[Source data]
================
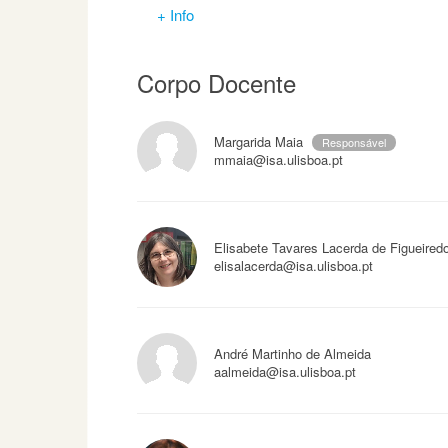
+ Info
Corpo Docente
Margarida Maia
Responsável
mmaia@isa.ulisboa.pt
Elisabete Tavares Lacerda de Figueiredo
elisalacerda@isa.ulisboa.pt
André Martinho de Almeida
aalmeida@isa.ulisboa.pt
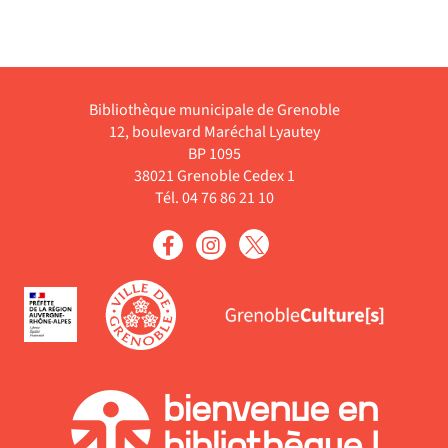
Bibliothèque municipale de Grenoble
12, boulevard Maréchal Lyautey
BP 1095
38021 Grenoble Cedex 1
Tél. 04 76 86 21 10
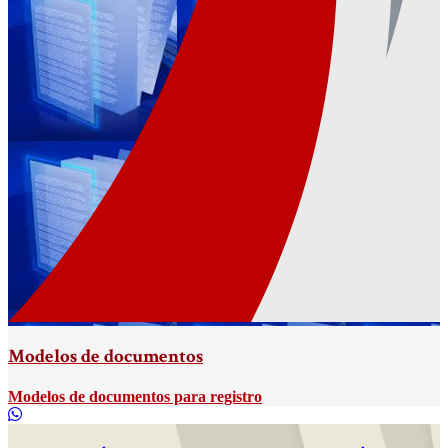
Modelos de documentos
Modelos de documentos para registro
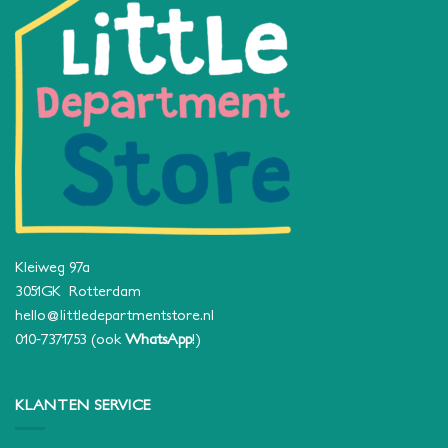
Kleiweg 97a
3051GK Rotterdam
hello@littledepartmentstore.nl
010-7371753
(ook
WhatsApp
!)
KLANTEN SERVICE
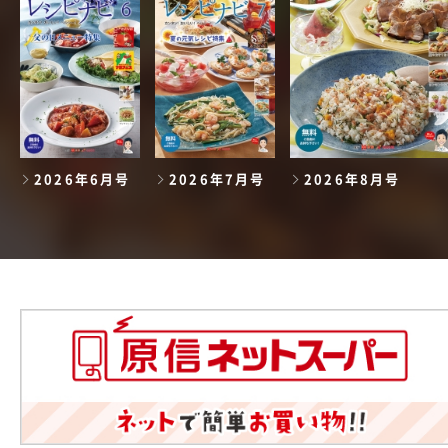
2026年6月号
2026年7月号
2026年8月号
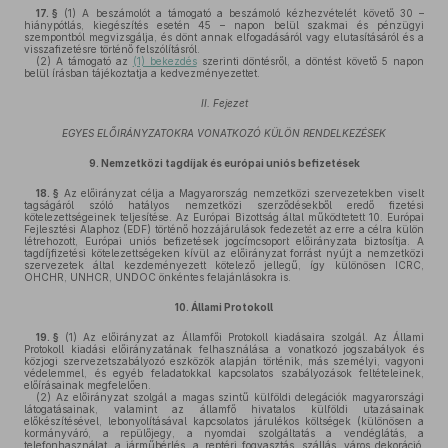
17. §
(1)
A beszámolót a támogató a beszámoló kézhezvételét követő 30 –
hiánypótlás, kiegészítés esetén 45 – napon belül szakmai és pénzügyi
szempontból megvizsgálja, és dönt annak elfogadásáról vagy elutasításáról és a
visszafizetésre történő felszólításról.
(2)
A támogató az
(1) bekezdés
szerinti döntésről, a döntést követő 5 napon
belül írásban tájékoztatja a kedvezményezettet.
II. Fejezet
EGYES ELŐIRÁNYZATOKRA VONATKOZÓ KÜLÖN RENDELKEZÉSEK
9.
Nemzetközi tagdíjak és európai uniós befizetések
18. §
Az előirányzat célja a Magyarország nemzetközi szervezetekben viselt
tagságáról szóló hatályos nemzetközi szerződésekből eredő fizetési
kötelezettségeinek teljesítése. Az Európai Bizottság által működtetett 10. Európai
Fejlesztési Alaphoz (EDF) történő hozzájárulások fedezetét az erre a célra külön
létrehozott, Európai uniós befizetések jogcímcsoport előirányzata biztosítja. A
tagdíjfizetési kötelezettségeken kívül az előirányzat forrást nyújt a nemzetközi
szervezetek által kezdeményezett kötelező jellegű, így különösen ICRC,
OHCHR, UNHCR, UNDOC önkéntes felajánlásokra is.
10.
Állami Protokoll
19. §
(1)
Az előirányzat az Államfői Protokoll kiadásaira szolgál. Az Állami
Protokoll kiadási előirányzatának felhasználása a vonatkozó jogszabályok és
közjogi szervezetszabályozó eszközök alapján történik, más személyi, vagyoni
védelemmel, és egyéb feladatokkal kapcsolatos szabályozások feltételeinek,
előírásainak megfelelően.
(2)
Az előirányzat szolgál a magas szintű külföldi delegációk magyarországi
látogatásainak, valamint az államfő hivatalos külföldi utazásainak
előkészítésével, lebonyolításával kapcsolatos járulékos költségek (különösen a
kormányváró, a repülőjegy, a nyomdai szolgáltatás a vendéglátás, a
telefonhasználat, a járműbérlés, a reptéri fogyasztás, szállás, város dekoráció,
================
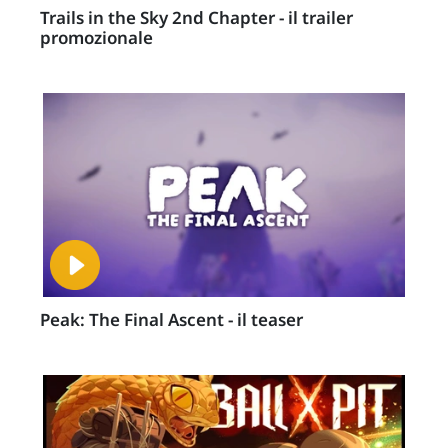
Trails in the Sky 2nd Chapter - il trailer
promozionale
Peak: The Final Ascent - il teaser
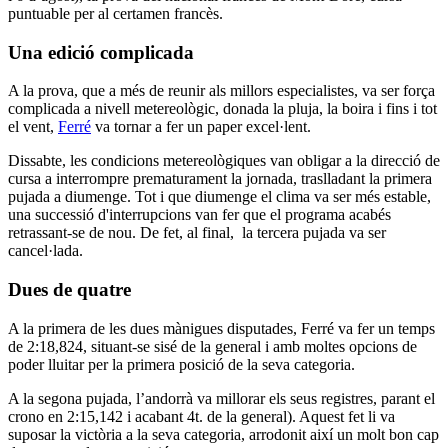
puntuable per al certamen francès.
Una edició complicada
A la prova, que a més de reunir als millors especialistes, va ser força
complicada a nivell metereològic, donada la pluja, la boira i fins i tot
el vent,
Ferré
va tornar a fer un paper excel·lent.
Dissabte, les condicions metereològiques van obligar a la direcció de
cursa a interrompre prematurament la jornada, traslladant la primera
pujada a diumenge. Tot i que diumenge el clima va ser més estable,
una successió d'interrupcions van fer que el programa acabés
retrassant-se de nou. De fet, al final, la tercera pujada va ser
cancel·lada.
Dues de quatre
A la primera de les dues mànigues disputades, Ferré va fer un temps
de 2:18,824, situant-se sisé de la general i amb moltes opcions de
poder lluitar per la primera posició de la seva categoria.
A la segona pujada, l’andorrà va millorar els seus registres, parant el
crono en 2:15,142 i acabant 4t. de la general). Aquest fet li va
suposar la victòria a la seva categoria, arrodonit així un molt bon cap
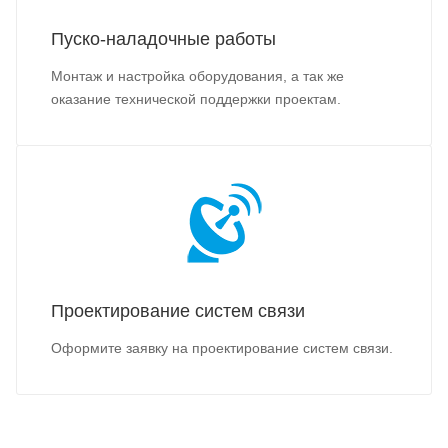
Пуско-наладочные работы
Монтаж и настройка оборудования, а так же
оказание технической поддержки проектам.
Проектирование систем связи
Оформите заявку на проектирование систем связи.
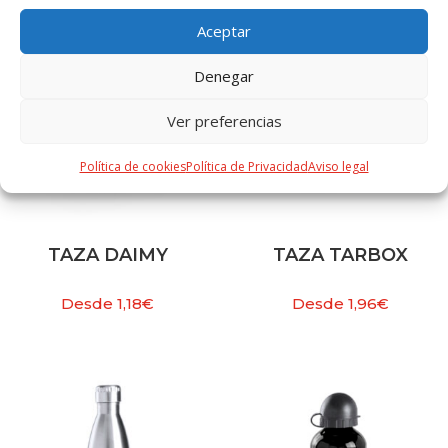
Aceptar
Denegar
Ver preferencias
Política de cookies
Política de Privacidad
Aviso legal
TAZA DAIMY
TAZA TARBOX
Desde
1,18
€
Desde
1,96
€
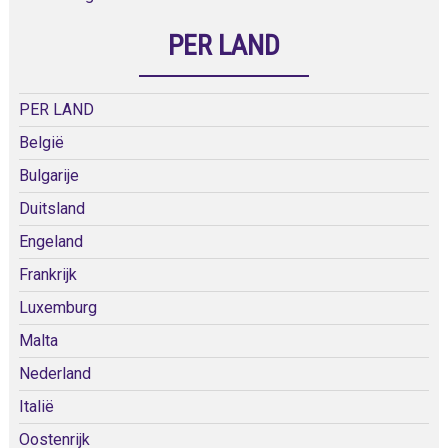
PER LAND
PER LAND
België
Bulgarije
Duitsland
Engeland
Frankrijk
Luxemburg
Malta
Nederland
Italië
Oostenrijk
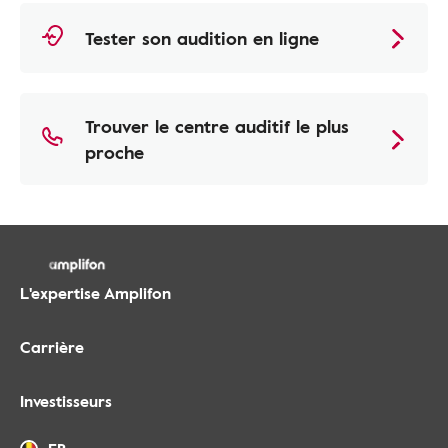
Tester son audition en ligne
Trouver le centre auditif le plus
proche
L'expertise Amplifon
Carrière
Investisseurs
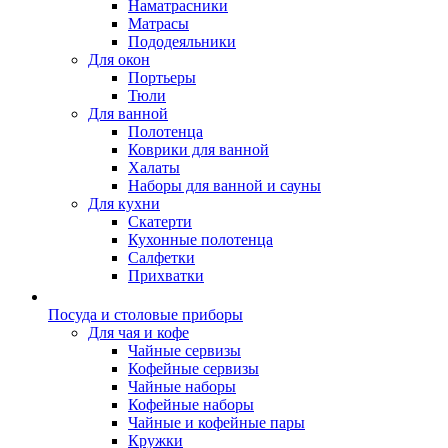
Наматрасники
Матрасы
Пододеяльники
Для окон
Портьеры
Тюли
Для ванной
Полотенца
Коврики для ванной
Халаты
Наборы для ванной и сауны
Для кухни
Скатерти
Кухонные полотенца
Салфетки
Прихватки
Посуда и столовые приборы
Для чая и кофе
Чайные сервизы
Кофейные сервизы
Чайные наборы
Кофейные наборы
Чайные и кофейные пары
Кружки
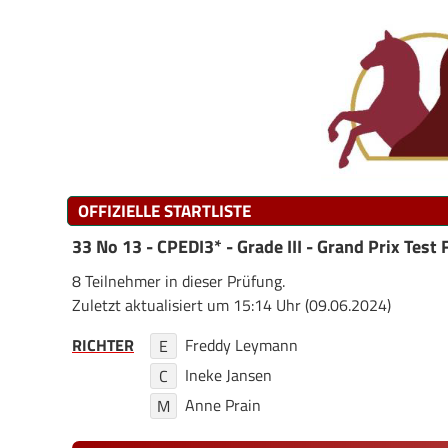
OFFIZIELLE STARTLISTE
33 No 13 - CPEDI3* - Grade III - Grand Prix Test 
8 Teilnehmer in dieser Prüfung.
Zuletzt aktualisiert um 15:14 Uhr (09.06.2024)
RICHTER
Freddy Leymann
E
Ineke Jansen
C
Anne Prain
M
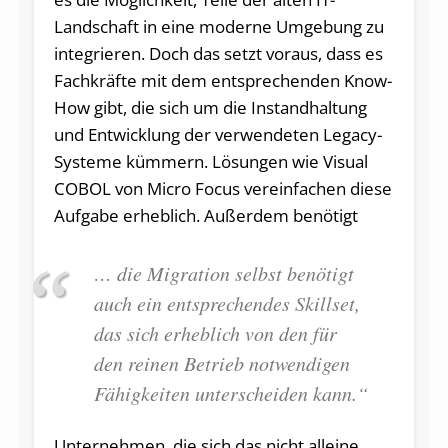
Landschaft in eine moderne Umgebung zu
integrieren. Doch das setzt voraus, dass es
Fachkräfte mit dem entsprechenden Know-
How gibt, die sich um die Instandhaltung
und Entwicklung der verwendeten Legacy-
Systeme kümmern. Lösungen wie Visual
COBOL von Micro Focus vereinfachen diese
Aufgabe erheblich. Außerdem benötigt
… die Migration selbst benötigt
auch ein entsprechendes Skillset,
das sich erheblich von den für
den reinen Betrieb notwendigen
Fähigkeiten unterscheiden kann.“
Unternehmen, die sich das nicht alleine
================
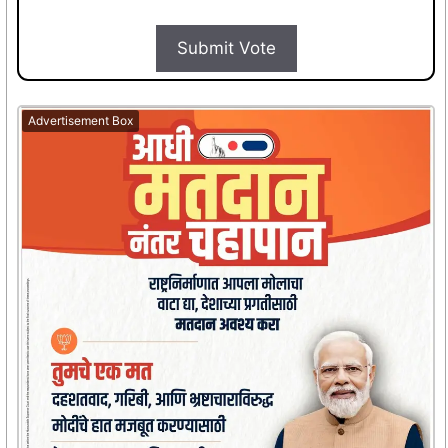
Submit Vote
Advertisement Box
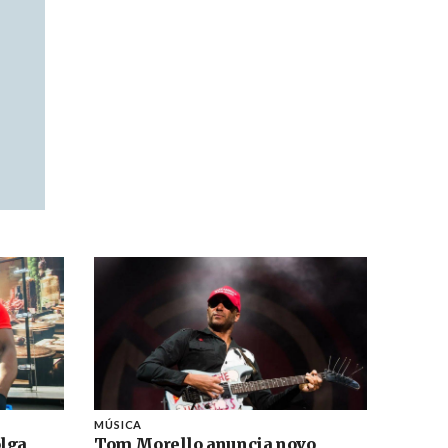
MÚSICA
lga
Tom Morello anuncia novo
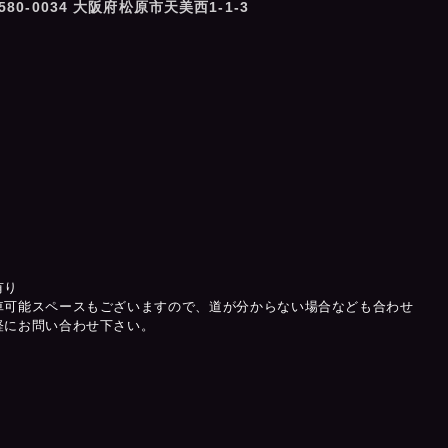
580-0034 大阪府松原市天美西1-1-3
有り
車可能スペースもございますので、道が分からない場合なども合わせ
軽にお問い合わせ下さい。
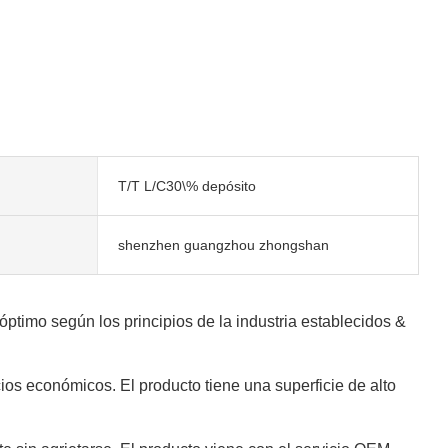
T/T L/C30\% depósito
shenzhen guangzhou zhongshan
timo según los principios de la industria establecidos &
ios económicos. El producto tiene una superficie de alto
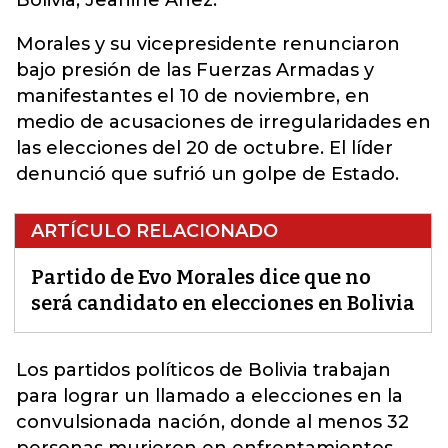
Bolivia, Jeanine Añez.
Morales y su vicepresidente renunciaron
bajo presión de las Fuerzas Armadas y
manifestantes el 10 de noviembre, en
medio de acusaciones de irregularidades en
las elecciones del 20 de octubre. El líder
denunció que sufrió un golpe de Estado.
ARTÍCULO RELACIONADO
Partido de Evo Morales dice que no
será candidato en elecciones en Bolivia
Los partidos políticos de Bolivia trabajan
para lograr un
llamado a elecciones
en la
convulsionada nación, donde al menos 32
================
Task to carry out: Check the entries above line by line and return each one containing the word "által".

The answer:
kötelezettségeinek teljesítése. Az Európai Bizottság által működtetett 10. Európai
szervezetek által kezdeményezett kötelező jellegű, így különösen ICRC,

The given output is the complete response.